Chapter Fourteen

 

 

As soon as the wag, with Ryan and Dean waving goodbye, had vanished from the outskirts of Glenwood Springs, J.B. suggested they should start looking for transport to follow up the southeasterly trail.

 

But they quickly came across three problems.

 

One was that parts of the ville, mainly along the Frontage Road, had suffered badly from an earthquake and few of the buildings in that sector had more than a shell left.
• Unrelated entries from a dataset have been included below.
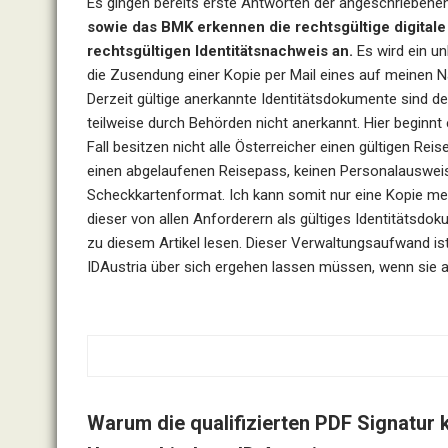
Es gingen bereits erste Antworten der angeschriebenen
sowie das BMK erkennen die rechtsgültige digitale U
rechtsgültigen Identitätsnachweis an.
Es wird ein un
die Zusendung einer Kopie per Mail eines auf meinen N
Derzeit gültige anerkannte Identitätsdokumente sind d
teilweise durch Behörden nicht anerkannt. Hier beginn
Fall besitzen nicht alle Österreicher einen gültigen Re
einen abgelaufenen Reisepass, keinen Personalausweis,
Scheckkartenformat. Ich kann somit nur eine Kopie m
dieser von allen Anforderern als gültiges Identitätsdo
zu diesem Artikel lesen. Dieser Verwaltungsaufwand ist d
IDAustria über sich ergehen lassen müssen, wenn sie an
Warum die qualifizierten PDF Signatur k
Which cut down the options of locating a rig.

 

Secondly, as the weather had deteriorated, becoming colder, with a short flurry of snow, all of the wild horses and mules that had been feeding quietly on the lower pastures around the ville chose to kick up their heels and trek west out of town, moving parallel to the Colorado River, the ruined railway and the buckled interstate.

 

But the third unexpected problem was far more dangerous to the five companions.

 

They'd split up to facilitate the search, and Krysty and Doc had paired up, moving along the side roads, past what looked like a park.

 

"That might perchance be worth a little investigation," Doc said, pointing with the tip of his swordstick at a rusted wrought-iron sign that had toppled sideways, but was held up by a spreading fig tree. It read, Rio Rancho Bar-B-Q Eats and Livery Stable.

 

Krysty grinned at the old man. "Sounds a better bet than Ma's Place, Doc."

 

"Of blessed memory," he said, crossing himself.

 

There was an overgrown entrance drive, between two rows of fallen picket fencing. The pavement was broken up and covered in weeds, though it still showed occasional smudges of white paint where cars had been parked.

 

The front of the building was designed to look like a nineteenth-century ranch, constructed from pitched logs with deep-set windows and rifle slits. But as Krysty and Doc drew nearer to the entrance, they could see that this was all a crude facade and that behind the exterior was a single-story concrete building in poor repair.

 

The doorway gaped like an unfilled tooth, and the row of shattered windows stared like blinded eyes.

 

"Some outbuildings around back," Krysty said. "Barn with its roof still in place."

 

The park was quiet, with only a gentle wind blowing through the fluttering leaves of some stately aspens that had seeded themselves at the rear of the restaurant. There were some peculiar shapes in what had to have been the back garden, mostly buried in yellow-flowering creeper and poison ivy, which Krysty finally realized were just the rotting relics of plastic picnic tables and chairs.

 

Thunder rumbled somewhere to the north of Glenwood Springs, where a bank of dark purple chem clouds threatened a serious storm.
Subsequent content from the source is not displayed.